Nella seconda giornata del dramma verranno, poi, ripercorse alcune tappe centrali del romanzo, la carestia e la rivolta del popolo a Milano, il voto di Lucia e il suo successivo scioglimento, la discesa dei lanzichenecchi, la peste, la morte di Don Rodrigo e di fra Cristoforo, il matrimonio. Ancora una volta il Maestro ricopre anche le parti di altri personaggi, Egidio e l’Innominato, il primo interprete solo nel male, l’altro capace di aderire al disegno buono cui il Mistero l’ha chiamato. Il Maestro riveste le parti sia di personaggi «buoni» che «cattivi», incarnando in sé l’abisso di male di cui l’uomo è capace e, nel contempo, la chiamata al bene che è per noi tutti, quasi a voler sfatare quella visione manichea tanto diffusa che tende a dividere la realtà e le persone in buone o cattive. Grande attenzione è rivolta al dramma che vive l’Innominato e alla sua conversione: il turbamento provato da tempo dall’Innominato, il «sì» pronunciato ancora una volta di fronte ad un piano di iniquità, l’incontro con Lucia e il ventilarsi di una speranza nelle parole di lei («Dio perdona tante cose per un’opera di misericordia»). Mirabile per profondità è il discorso in cui l’Innominato, guardando dentro di sé, sorprende la radice del proprio male e della propria azione:

ci sono momenti, ore ci sono, in cui sembra essere stato il niente, proprio e solo lui, il niente, ciò che abbiamo corteggiato, desiderato ed amato; ciò per cui abbiamo, sempre, tutto osato. Allora – vedi?- anche una fogliolina che tremi lì, sull’albero, par troppo piena di vita e bisogna strapparla.
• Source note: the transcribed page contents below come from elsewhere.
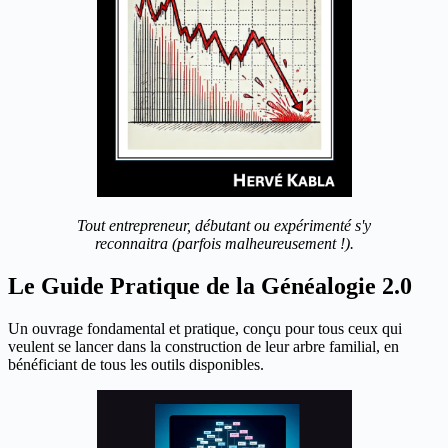
Tout entrepreneur, débutant ou expérimenté s'y
reconnaitra (parfois malheureusement !).
Le Guide Pratique de la Généalogie 2.0
Un ouvrage fondamental et pratique, conçu pour tous ceux qui
veulent se lancer dans la construction de leur arbre familial, en
bénéficiant de tous les outils disponibles.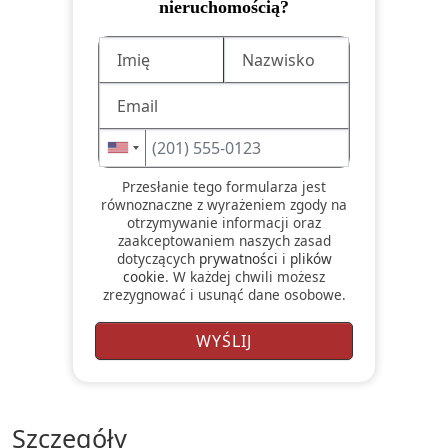
nieruchomością?
Przesłanie tego formularza jest
równoznaczne z wyrażeniem zgody na
otrzymywanie informacji oraz
zaakceptowaniem naszych zasad
dotyczących
prywatności
i
plików
cookie
. W każdej chwili możesz
zrezygnować i usunąć dane osobowe.
szczegóły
Un abisso di niente si apre nel cuore dell’Innominato di fronte al male e al passato di iniquità. Lui osa guardarlo e starci di fronte, comprendendo che la sofferenza, il dolore, la malattia sono il prezzo del peccato, da offrirsi per l’espiazione. Così, l’Innominato esclama:

La paura, come la malattia e la morte, sono, teologicamente parlando, lo stipendium. Stipendium peccati, intendo. E io; io, sì, che per un momento urlo ancora come Innominato, quello stipendium, cioè quel prezzo, che è necessario, che bisogna – è inutile illuderci - bisogna- in un modo o nell’altro, pagare.

La conversione dell’Innominato si apre alla speranza di una vita diversa e alla comprensione della sofferenza alla luce del mistero della croce di Cristo. Al contrario, verso la fine del dramma, Don Rodrigo non vorrà guardare il proprio male, ma cercherà di strapparlo, svellerlo con la lama del coltello per non doverci fare i conti. Anche per lui sarà indispensabile incontrare la carità, la perfetta gratuità di Cristo, anche lui dovrà essere perdonato e abbracciato senza che sia lui a chiederlo. Il Maestro dice:

occorre che non lui domandi pietà e perdono, bensì che altri, da sé, spontaneamente, quando lui ancora non intende chiederli, pietà e perdono gli offrano.

Si intravede qui il mistero della comunione dei santi che è parte del mistero dell’Essere e che è la carità. Nel testo leggiamo che il mistero dell’io è la «fraternità».